Highland Capital Management LP and Invesco Ltd. have amended their collateralized loan obligations as firms try to get ahead of new rules that would force banks to dump some of their holdings.
U.S. banks own about $70 billion of CLO debt and are prohibited by the U.S. Dodd-Frank Act’s Volcker Rule from owning securities issued by funds that contain bonds. If CLO managers don’t make deals compliant, banks would be forced to dump their holdings, which may result in as much as $9 billion in losses, according to calculations by the Loan Syndications and Trading Association.

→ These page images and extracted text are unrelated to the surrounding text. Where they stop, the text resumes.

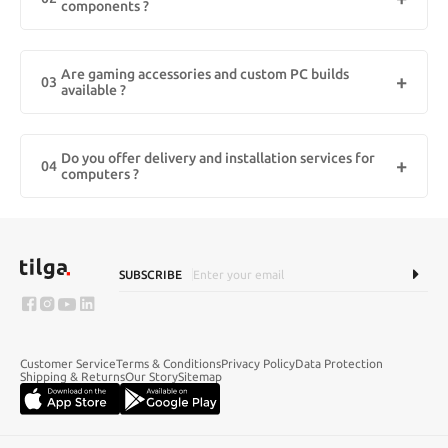
components ?
Lenovo — all with fast delivery across Kuwait.
Yes! We provide 100% original computer accessories in Kuwait,
including keyboards, mice, monitors, graphic cards, SSDs, and
Are gaming accessories and custom PC builds
more. All products come with manufacturer warranty and are
03
available ?
sourced directly from authorized distributors.
Absolutely. We offer high-performance gaming accessories like
RGB keyboards, gaming mice, headsets, and custom-built gaming
Do you offer delivery and installation services for
rigs tailored for Kuwait’s tech-savvy gamers. Choose your specs
04
computers ?
and get your dream setup delivered to your doorstep.
Yes, we offer fast delivery across Kuwait, including areas like
Hawally, Salmiya, Farwaniya, and Kuwait City. For selected products,
we also provide installation support and setup assistance, so you
can start using your device right away.
SUBSCRIBE
Customer Service
Terms & Conditions
Privacy Policy
Data Protection
Shipping & Returns
Our Story
Sitemap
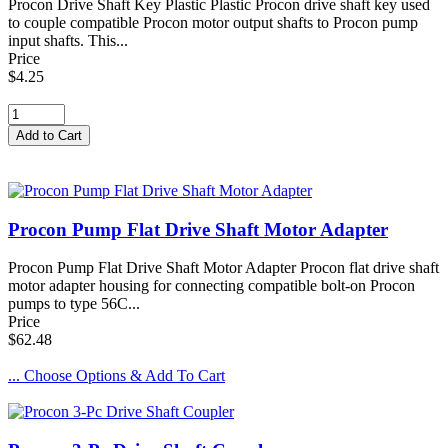
Procon Drive Shaft Key Plastic Plastic Procon drive shaft key used
to couple compatible Procon motor output shafts to Procon pump
input shafts. This...
Price
$4.25
Procon Pump Flat Drive Shaft Motor Adapter
Procon Pump Flat Drive Shaft Motor Adapter Procon flat drive shaft
motor adapter housing for connecting compatible bolt-on Procon
pumps to type 56C...
Price
$62.48
... Choose Options & Add To Cart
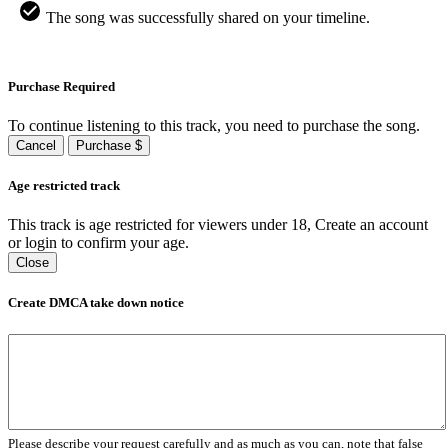
The song was successfully shared on your timeline.
Purchase Required
To continue listening to this track, you need to purchase the song.
Cancel
Purchase $
Age restricted track
This track is age restricted for viewers under 18, Create an account
or login to confirm your age.
Close
Create DMCA take down notice
Please describe your request carefully and as much as you can, note that false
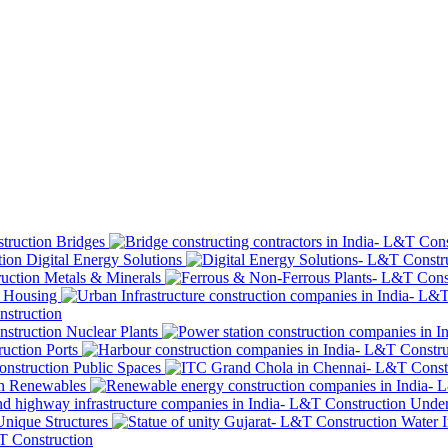
Bridges
Digital Energy Solutions
Metals & Minerals
Housing
Nuclear Plants
Ports
Public Spaces
Renewables
Under
Unique Structures
Water I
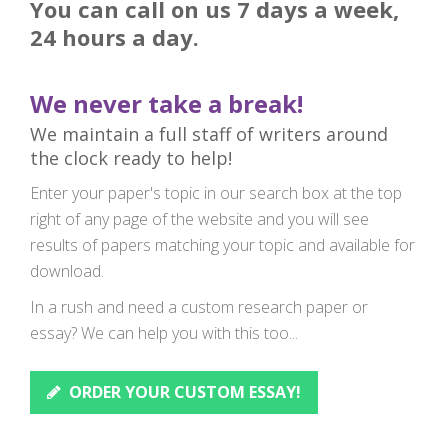
You can call on us 7 days a week,
24 hours a day.
We never take a break!
We maintain a full staff of writers around
the clock ready to help!
Enter your paper's topic in our search box at the top
right of any page of the website and you will see
results of papers matching your topic and available for
download.
In a rush and need a custom research paper or
essay? We can help you with this too...
ORDER YOUR CUSTOM ESSAY!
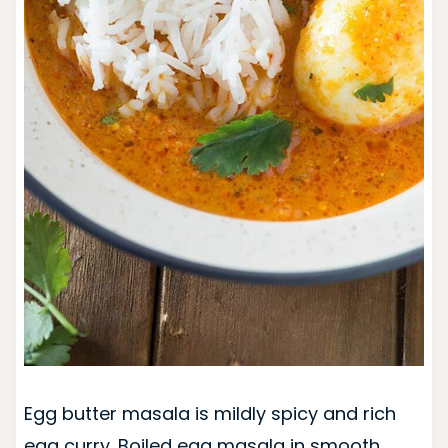
Egg butter masala is mildly spicy and rich
egg curry. Boiled egg masala in smooth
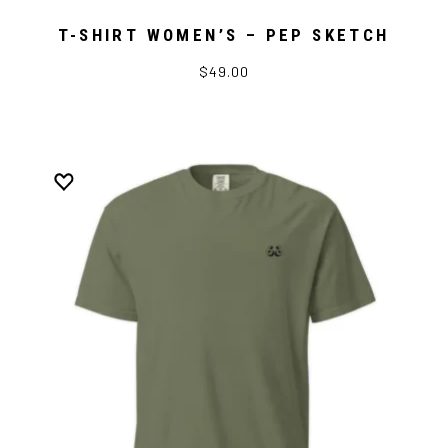
T-SHIRT WOMEN’S – PEP SKETCH
$49.00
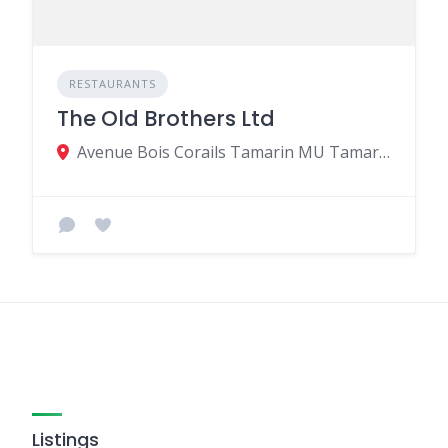
RESTAURANTS
The Old Brothers Ltd
Avenue Bois Corails Tamarin MU Tamarin MU, Black River 90906, Mauritius
Listings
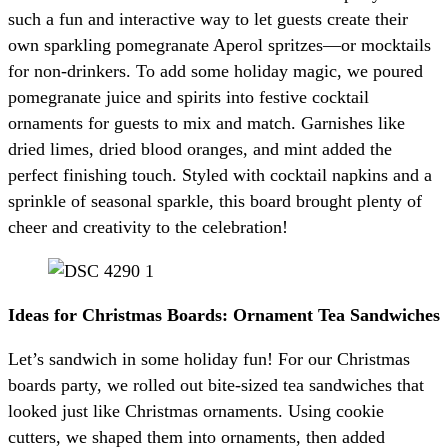
such a fun and interactive way to let guests create their
own sparkling pomegranate Aperol spritzes—or mocktails
for non-drinkers. To add some holiday magic, we poured
pomegranate juice and spirits into festive cocktail
ornaments for guests to mix and match. Garnishes like
dried limes, dried blood oranges, and mint added the
perfect finishing touch. Styled with cocktail napkins and a
sprinkle of seasonal sparkle, this board brought plenty of
cheer and creativity to the celebration!
Ideas for Christmas Boards: Ornament Tea Sandwiches
Let’s sandwich in some holiday fun! For our Christmas
boards party, we rolled out bite-sized tea sandwiches that
looked just like Christmas ornaments. Using cookie
cutters, we shaped them into ornaments, then added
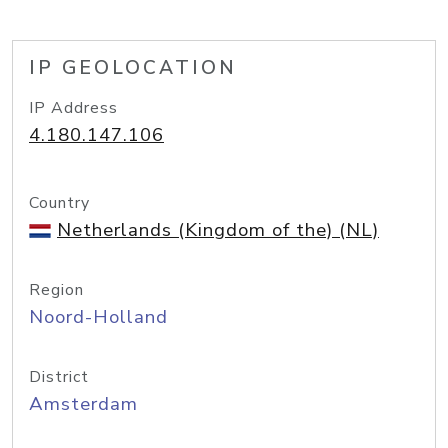
IP GEOLOCATION
IP Address
4.180.147.106
Country
Netherlands (Kingdom of the) (NL)
Region
Noord-Holland
District
Amsterdam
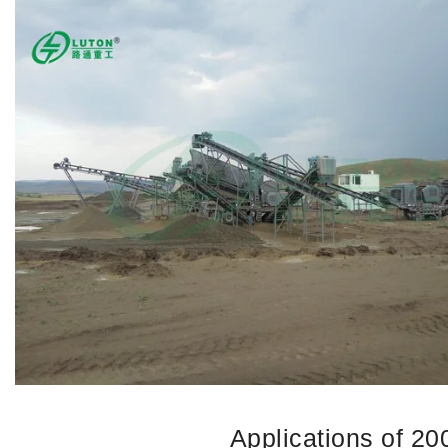
Applications of 2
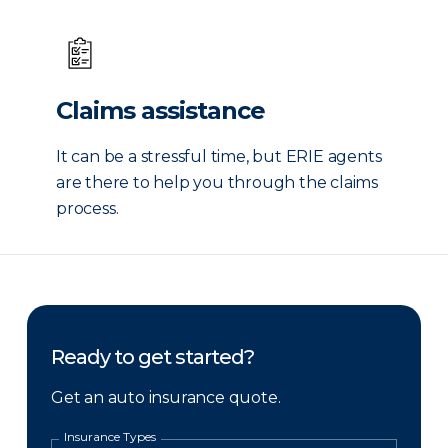
Claims assistance
It can be a stressful time, but ERIE agents
are there to help you through the claims
process.
Ready to get started?
Get an auto insurance quote.
Insurance Types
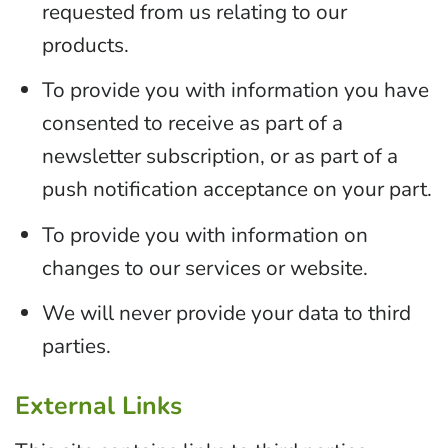
requested from us relating to our
products.
To provide you with information you have
consented to receive as part of a
newsletter subscription, or as part of a
push notification acceptance on your part.
To provide you with information on
changes to our services or website.
We will never provide your data to third
parties.
External Links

There were about $157 billion of CLOs that owned bonds as of June 1, according to Royal Bank of Scotland Group Plc data, and the Federal Reserve said it will give the funds until July 2017 to comply. Some banks, which typically own the highest-rated slices of CLOs, are trying to induce managers to alter the terms of their existing funds by refusing to buy their new ones unless they do, according to Sajid Zaidi, global head of CLO origination and structuring at Morgan Stanley (MS) in New York.
Some banks are making amending outstanding transactions a “precondition of investing in new deals for the same manager,” Zaidi said in a telephone interview. “That is giving those managers an incentive to try and get amendments through in order to issue new transactions.”
CLOs pool high-yield, high-risk loans and slice them into securities of varying risk and return. High-yield debt is rated below Baa3 by Moody’s Investors Service and less than BBB- by Standard & Poor’s.
For a typical amendment, the CLO manager and more than half of AAA and equity investors must agree to the changes, Ken Kroszner, head of CLO strategy at RBS in Stamford, Connecticut, said in a telephone interview. Equity holders, who get what’s left over after debt investors are paid, may benefit from the extra return generated by owning bonds, and may be unwilling to agree without getting something in return.
The Clearing House Association LLC, a trade group representing large U.S. banks, has been working on guidelines that may make it easier for CLO managers to amend existing deals to make them compliant, two people with knowledge of the matter said last month.
Dallas-based Highland, which oversees about $18.7 billion, amended its Acis CLO 2013-1 in the first quarter to eliminate the ability to invest in bonds, according to a person with knowledge of the change, who asked not to be identified because the information is private.
Shannon Wherry, a Highland spokeswoman, declined to comment.
Invesco in April amended its Avalon IV Capital CLO as part of a refinancing, according to Joe Rotondo, senior portfolio manager at Invesco, which oversees $30.6 billion in bank loans. Equity holders benefited because interest rates on the CLO’s debt were lowered, he said in a telephone interview.
“It was a very positive event for all investors,” said Rotondo, who is based in New York. “All rated notes were retired at par, and the equity benefits from a lower cost of debt capital.”
The firm cut the interest rate on the deal’s $231 million AAA piece to 117 basis points more than the London interbank offered rate from 150 basis points, he said. A basis point is 0.01 percentage point.
“Right now it’s a hot issue about how to deal with legacy CLOs from a Volcker-compliance standpoint, given the amount of CLO debt held by banking entities,” said Neil Weidner, a partner in New York at law firm Cadwalader, Wickersham & Taft LLP.
If banks have to sell their AAA holdings, losses may range from $1 billion to $9 billion, depending on market conditions, according to LSTA calculations.